--- Records shown Enclosed Below ---

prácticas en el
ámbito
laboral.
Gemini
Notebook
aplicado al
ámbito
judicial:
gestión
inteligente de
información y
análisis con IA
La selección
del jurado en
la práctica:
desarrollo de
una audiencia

--- End of Enclosed Records shown ---
--- Records shown Enclosed Below ---

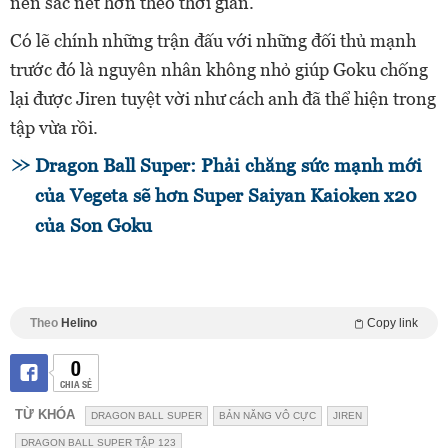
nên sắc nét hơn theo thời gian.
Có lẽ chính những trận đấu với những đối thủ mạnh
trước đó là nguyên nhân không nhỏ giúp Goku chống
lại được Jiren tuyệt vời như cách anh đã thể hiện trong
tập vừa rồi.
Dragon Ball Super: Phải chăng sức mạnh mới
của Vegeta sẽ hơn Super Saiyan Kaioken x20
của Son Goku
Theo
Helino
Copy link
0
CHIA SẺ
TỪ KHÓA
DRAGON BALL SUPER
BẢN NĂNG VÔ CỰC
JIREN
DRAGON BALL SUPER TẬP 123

--- End of Enclosed Records shown ---

- _Work item_:
Your answer should consist of copies of the lines above that include the string "mạnh".

- _Solution to this task_:
Có lẽ chính những trận đấu với những đối thủ mạnh
Dragon Ball Super: Phải chăng sức mạnh mới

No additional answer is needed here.